LISTSERV 16.5 - CODE4LIB Archives

That example "gil scott heron circle of stone" returns a JHU record as
the first hit, but the item is his thesis and the url is found in the
Wikipedia article on Gil Scott-Heron, so it has a lot of pagerank
independently of the catalogue. I'm just curious: can you control for
that kind of externally-prominent link in your 59% number - say by
taking the top x items that people hit from Google and searching their
urls in Google to see if anyone else is linking to them? It would be
interesting to know how much of that 59% is due to the richness and
well-linkedness of JHU's special collections rather than to the
prominence Google is giving to the catalogue.

Peter




Peter Binkley
Digital Initiatives Technology Librarian
Information Technology Services
[log in to unmask]

4-30 Cameron Library
University of Alberta
Edmonton, Alberta
Canada T6G 2J8

phone 780-492-3743
fax 780-492-9243



-----Original Message-----
From: Code for Libraries [mailto:[log in to unmask]] On Behalf Of
Sean Hannan
Sent: Thursday, February 23, 2012 11:37 AM
To: [log in to unmask]
Subject: Re: [CODE4LIB] Local catalog records and Google, Bing, Yahoo!
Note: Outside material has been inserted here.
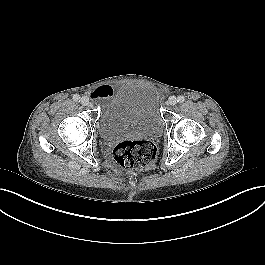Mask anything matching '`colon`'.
<instances>
[{"label": "colon", "mask_w": 265, "mask_h": 265, "mask_svg": "<svg viewBox=\"0 0 265 265\" xmlns=\"http://www.w3.org/2000/svg\"><path fill=\"white\" fill-rule=\"evenodd\" d=\"M116 165L127 170L149 168L157 158V147L149 140L121 141L113 149Z\"/></svg>", "instance_id": "colon-1"}]
</instances>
Our Blacklight-powered catalog (https://catalyst.library.jhu.edu/) comes
up
a lot in google search results (try gil scott heron circle of stone).

Some numbers:

59% of our total catalog traffic comes from google searches
0.04% of our total catalog traffic comes from yahoo searches
0.03% of our total catalog traffic comes from bing searches

For context, 32.96% of our total catalog traffic is direct traffic and
referrals from all of the library websites combined.
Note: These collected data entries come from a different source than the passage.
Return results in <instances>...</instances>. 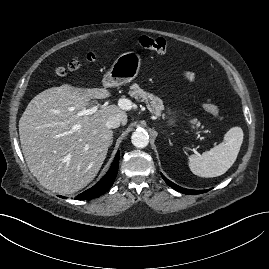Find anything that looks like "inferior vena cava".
Instances as JSON below:
<instances>
[{
	"label": "inferior vena cava",
	"mask_w": 269,
	"mask_h": 269,
	"mask_svg": "<svg viewBox=\"0 0 269 269\" xmlns=\"http://www.w3.org/2000/svg\"><path fill=\"white\" fill-rule=\"evenodd\" d=\"M121 124V120L120 118L118 117H111L107 123H106V126L109 128V129H112V128H118Z\"/></svg>",
	"instance_id": "inferior-vena-cava-1"
}]
</instances>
Anecdotally, it would appear that bing (and bing-using yahoo) seem to
drastically play down catalog records in their results. We're not doing
anything to favor a particular search engine; we have a completely open
robots.txt file.

Google regularly indexes our catalog. Every couple days or so. I haven't
checked in awhile.

We're not doing any fancy SEO here (though, I'd like to implement some
of
the microdata stuff).  It's just a function of how the site works. We
link a
lot of our catalog results to further searches (clicking on an author
name
takes you to an author search with that name, etc).  Google *loves* that
type of intertextual website linking (see also: Wikipedia). We also have
stable URLs. Search URLs will always return searches with those
parameters,
item URLs are based on an ID that does not change.

All of that good stuff doesn't help us with bing, though. ...But I'm not
really concerned with remedying that, right this moment.

-Sean

On 2/23/12 12:37 PM, "[log in to unmask]"
<[log in to unmask]>
wrote:

> First of all, I'm going to say I know little in this area. I've done
some
> preliminary research about search indexing (Google's) and investigated
a
> few OPAC robot.txt files. Now to my questions:
> 
>    - Can someone explain to me or point me to research as to why local
>    library catalog records do not show up in Google, Bing, or Yahoo!
search
>    results?
>    - Is there a general prohibition by libraries for search engines to
>    crawl their public records?
>    - Do the search engines not index these records actively?
>    - Is it a matter of SEO/promoted results?
>    - Is it because some systems don't mint URLs for each record?
> 
> I haven't seen a lot of discussion about this recently and I know
Jason
> Ranallo has done a lot of work in this area and gave a great talk at
> code4lib Seattle on microdata/Schema.org, so I figured this could be
part
> of that continuing conversation.
> 
> I look forward to being educated by you all,
> 
> Tod